Segment Start: Material to process
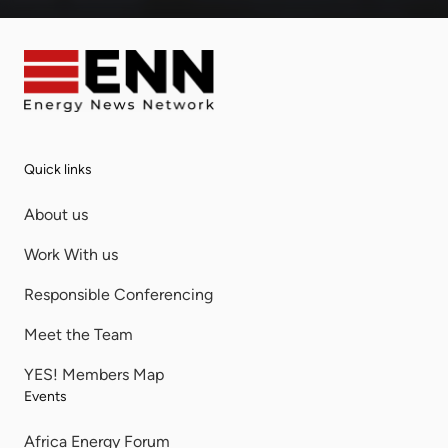
Quick links
About us
Work With us
Responsible Conferencing
Meet the Team
YES! Members Map
Events
Africa Energy Forum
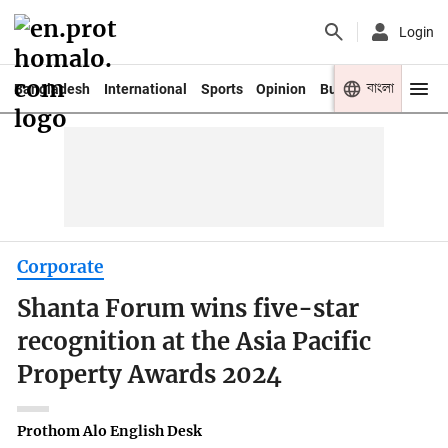
Login
বাংলা
Bangladesh
International
Sports
Opinion
Business
Youth
Corporate
Shanta Forum wins five-star
recognition at the Asia Pacific
Property Awards 2024
Prothom Alo English Desk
Segment End: Material to process
• [Problem requirements]
If an entry contains a picture, skip the picture and reproduce everything else exactly.

• [Exercise answer]
Quick links
About us
Work With us
Responsible Conferencing
Meet the Team
YES! Members Map
Events
Africa Energy Forum
Login
বাংলা
Bangladesh
International
Sports
Opinion
Business
Youth
Corporate
Shanta Forum wins five-star
recognition at the Asia Pacific
Property Awards 2024
Prothom Alo English Desk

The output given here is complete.